Na religião judaico-cristã a palavra ocupa um lugar central. Para um judeu, poder escutar a Deus e poder orar a Ele fazia parte da sua identidade; ele repete todos os dias o “Shema Israel” (“escuta, Israel”), a oração de Deut. 6,4-9, que determina que o viver diário, em todos os seus momentos, esteja permeado desta escuta. Por isso, ser “surdo e mudo” significava estar afastado da essência da devoção, incapaz de realizá-la pelo ouvido e pela palavra; não escutar e nem falar significa não desenvolver a característica mais íntima do ser humano: o acesso à linguagem.

 

De fato, nós somos as palavras que escutamos e aquelas que falamos; a capacidade de escutar e de falar revela nossa verdadeira identidade.
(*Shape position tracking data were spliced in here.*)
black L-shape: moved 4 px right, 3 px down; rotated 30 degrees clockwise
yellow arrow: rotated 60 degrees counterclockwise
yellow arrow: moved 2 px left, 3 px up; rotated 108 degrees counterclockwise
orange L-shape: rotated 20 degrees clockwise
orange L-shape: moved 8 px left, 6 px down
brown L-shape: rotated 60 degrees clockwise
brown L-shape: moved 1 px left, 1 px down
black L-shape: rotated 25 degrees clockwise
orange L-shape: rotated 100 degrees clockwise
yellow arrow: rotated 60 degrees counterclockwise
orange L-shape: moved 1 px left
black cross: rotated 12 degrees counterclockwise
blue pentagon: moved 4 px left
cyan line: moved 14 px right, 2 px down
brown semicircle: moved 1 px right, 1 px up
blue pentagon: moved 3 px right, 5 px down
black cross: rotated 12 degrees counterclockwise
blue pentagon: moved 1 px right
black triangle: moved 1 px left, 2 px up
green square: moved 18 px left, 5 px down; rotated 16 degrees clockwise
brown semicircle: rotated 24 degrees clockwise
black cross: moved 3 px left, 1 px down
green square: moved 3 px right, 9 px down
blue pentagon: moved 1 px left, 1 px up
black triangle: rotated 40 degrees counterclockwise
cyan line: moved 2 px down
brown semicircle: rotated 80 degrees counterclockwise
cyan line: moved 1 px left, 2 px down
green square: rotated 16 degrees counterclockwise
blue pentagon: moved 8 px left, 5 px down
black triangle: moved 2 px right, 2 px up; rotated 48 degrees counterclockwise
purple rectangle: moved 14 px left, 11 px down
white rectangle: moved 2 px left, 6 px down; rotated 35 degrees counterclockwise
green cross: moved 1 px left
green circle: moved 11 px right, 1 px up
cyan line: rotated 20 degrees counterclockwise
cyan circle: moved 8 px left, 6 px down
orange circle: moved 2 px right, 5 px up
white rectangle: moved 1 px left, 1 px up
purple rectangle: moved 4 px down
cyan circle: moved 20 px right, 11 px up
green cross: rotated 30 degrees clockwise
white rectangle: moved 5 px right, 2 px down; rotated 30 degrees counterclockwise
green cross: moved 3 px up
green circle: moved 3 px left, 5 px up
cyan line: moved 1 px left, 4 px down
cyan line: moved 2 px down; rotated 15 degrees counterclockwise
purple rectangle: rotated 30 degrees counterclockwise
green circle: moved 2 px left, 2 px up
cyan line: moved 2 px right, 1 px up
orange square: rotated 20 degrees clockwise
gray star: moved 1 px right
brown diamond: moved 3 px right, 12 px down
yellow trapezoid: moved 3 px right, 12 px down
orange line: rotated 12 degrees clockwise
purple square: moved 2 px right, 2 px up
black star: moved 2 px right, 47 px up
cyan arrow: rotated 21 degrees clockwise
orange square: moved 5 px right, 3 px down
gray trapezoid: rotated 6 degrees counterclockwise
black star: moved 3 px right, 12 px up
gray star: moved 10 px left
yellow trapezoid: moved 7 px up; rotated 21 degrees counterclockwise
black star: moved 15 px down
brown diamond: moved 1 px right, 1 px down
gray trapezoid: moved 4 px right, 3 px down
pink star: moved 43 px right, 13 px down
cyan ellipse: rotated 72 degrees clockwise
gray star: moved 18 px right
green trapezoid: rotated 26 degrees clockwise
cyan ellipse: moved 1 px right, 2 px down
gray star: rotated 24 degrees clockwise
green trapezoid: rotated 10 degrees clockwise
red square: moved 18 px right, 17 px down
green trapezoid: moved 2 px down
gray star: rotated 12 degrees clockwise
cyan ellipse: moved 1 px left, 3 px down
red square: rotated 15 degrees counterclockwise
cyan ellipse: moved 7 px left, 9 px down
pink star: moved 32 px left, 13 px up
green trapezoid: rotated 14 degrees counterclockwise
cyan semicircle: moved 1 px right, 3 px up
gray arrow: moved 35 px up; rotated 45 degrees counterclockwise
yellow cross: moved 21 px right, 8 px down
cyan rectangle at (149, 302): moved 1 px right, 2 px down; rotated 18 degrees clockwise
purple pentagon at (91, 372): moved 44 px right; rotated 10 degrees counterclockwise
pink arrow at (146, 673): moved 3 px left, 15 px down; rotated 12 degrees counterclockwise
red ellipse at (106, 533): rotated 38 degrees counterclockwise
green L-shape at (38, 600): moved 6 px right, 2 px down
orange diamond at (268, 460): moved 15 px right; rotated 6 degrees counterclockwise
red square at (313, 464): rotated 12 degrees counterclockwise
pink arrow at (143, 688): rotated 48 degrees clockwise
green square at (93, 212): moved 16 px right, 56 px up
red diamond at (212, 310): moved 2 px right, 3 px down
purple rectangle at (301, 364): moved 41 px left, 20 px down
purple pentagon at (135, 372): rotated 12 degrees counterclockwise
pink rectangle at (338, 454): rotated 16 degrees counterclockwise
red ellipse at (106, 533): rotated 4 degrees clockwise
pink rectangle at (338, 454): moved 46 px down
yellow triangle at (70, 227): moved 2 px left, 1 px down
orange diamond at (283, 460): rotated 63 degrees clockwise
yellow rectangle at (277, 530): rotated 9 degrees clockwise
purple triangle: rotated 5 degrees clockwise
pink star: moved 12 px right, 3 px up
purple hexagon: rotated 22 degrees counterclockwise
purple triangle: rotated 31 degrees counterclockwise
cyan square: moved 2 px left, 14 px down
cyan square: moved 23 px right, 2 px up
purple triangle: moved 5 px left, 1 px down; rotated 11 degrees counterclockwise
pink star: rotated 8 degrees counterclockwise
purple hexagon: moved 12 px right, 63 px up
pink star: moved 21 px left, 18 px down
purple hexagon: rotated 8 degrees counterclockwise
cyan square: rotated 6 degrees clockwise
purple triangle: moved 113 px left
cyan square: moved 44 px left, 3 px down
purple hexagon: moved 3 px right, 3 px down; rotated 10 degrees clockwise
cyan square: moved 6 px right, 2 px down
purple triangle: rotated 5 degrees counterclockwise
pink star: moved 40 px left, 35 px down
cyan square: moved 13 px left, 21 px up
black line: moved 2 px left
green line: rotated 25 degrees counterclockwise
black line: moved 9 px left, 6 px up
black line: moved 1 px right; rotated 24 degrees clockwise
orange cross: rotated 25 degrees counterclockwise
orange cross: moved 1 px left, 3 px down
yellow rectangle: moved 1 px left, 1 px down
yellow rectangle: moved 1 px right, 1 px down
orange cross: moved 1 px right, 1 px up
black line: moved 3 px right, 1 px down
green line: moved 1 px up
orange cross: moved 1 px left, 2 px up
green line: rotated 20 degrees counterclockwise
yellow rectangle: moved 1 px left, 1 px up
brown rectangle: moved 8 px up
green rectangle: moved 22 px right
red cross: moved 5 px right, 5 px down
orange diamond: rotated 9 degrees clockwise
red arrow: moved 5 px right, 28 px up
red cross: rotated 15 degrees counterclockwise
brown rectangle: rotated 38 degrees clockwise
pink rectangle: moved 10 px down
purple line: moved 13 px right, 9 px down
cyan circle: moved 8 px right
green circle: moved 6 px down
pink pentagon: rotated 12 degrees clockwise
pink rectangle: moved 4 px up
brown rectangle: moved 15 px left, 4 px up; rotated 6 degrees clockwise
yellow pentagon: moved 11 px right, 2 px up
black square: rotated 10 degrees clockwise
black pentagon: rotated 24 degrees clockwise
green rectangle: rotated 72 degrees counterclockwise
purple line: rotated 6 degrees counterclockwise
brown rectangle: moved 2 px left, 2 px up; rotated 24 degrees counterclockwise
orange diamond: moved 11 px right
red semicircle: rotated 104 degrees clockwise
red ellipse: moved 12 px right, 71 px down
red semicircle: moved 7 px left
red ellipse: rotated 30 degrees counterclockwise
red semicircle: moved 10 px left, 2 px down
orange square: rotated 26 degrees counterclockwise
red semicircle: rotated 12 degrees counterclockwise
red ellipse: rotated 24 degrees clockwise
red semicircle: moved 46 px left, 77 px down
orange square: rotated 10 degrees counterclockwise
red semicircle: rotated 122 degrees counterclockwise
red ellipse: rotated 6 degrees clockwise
Considerar o mistério escondido naquela palavra que saiu de nossa boca e de nosso coração de forma afirmativa, redentora... bendita. Quando assim conseguimos comportar com nossas palavras, estamos contribuindo, literalmente, para a “edificação humana” do outro. Com isso, estamos falando de um ser mais saudável, equilibrado, integrado em suas dimensões (psíquica, social, corpórea, espiritual).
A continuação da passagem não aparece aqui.